* [Exercise inputs]:
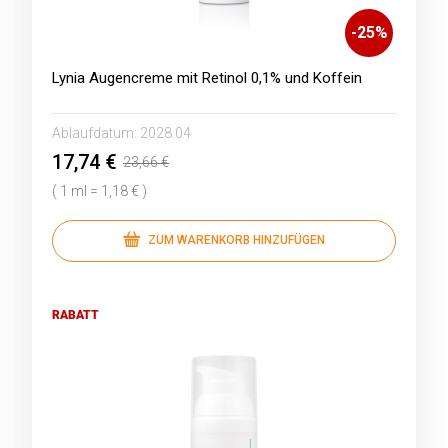
-
25
%
Lynia Augencreme mit Retinol 0,1% und Koffein
Ablaufdatum:
2028.04
17,74 €
23,66 €
( 1 ml = 1,18 € )
ZUM WARENKORB HINZUFÜGEN
RABATT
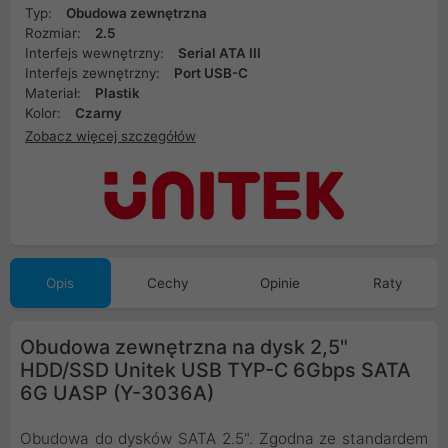
Typ:
Obudowa zewnętrzna
Rozmiar:
2.5
Interfejs wewnętrzny:
Serial ATA III
Interfejs zewnętrzny:
Port USB-C
Materiał:
Plastik
Kolor:
Czarny
Zobacz więcej szczegółów
Opis
Cechy
Opinie
Raty
Obudowa zewnętrzna na dysk 2,5"
HDD/SSD Unitek USB TYP-C 6Gbps SATA
6G UASP (Y-3036A)
Obudowa do dysków SATA 2.5". Zgodna ze standardem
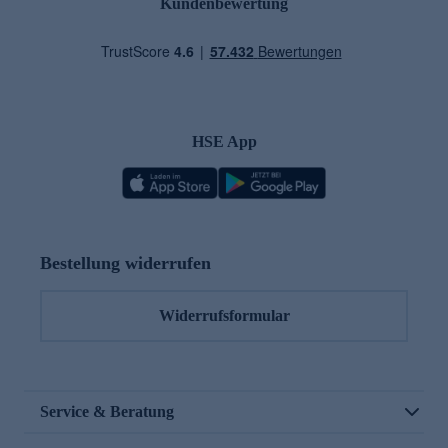
Kundenbewertung
HSE App
Bestellung widerrufen
Widerrufsformular
Service & Beratung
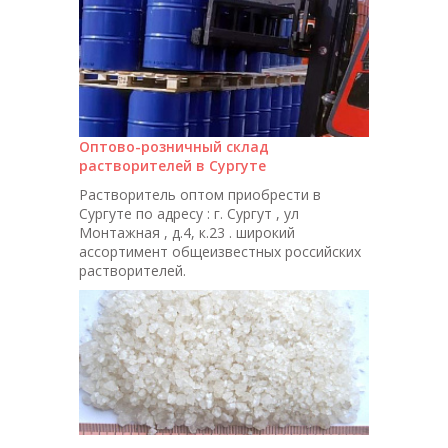
Оптово-розничный склад
растворителей в Сургуте
Растворитель оптом приобрести в
Сургуте по адресу : г. Сургут , ул
Монтажная , д.4, к.23 . широкий
ассортимент общеизвестных российских
растворителей.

* [Action item]:
Starting at the line that contains "Сургуте по адресу : г. Сургут , ул", write out every line through the end of the entries, exactly and with nothing added.

* [Answer to this problem]:
Сургуте по адресу : г. Сургут , ул
Монтажная , д.4, к.23 . широкий
ассортимент общеизвестных российских
растворителей.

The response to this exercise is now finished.